- _Work order_: Please output only the lines running from the one that contains "Hymnal For Everyone" through the last line of the data below, exactly as they stand, with no pictures.
____
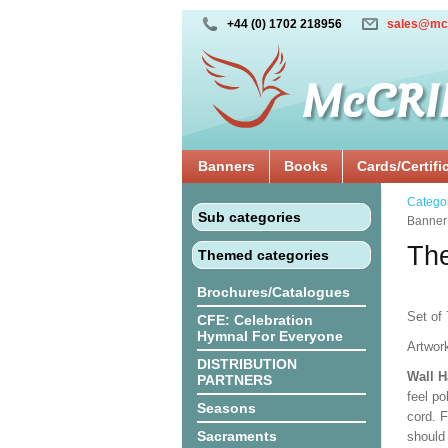
+44 (0) 1702 218956
sales@mc
Banners
Books
Cards/Certifi
Catego
Sub categories
Banner
The
Themed categories
Brochures/Catalogues
Set of 
CFE: Celebration
Hymnal For Everyone
Artwor
DISTRIBUTION
Wall 
PARTNERS
feel po
Seasons
cord. 
Sacraments
should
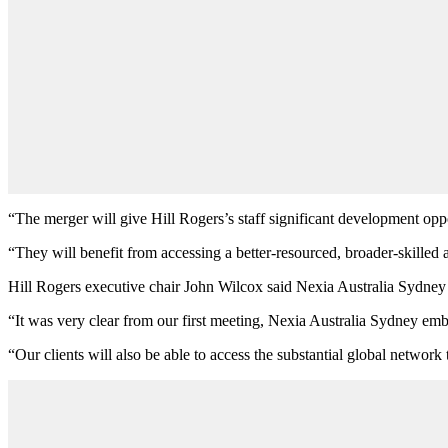
“The merger will give Hill Rogers’s staff significant development oppor
“They will benefit from accessing a better-resourced, broader-skilled
Hill Rogers executive chair John Wilcox said Nexia Australia Sydney was
“It was very clear from our first meeting, Nexia Australia Sydney emb
“Our clients will also be able to access the substantial global network t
____
- _Output of the exercise_:
Hymnal For Everyone
Artwor
DISTRIBUTION
Wall 
PARTNERS
feel po
Seasons
cord. 
Sacraments
should
“The merger will give Hill Rogers’s staff significant development oppor
“They will benefit from accessing a better-resourced, broader-skilled
Hill Rogers executive chair John Wilcox said Nexia Australia Sydney was
“It was very clear from our first meeting, Nexia Australia Sydney emb
“Our clients will also be able to access the substantial global network t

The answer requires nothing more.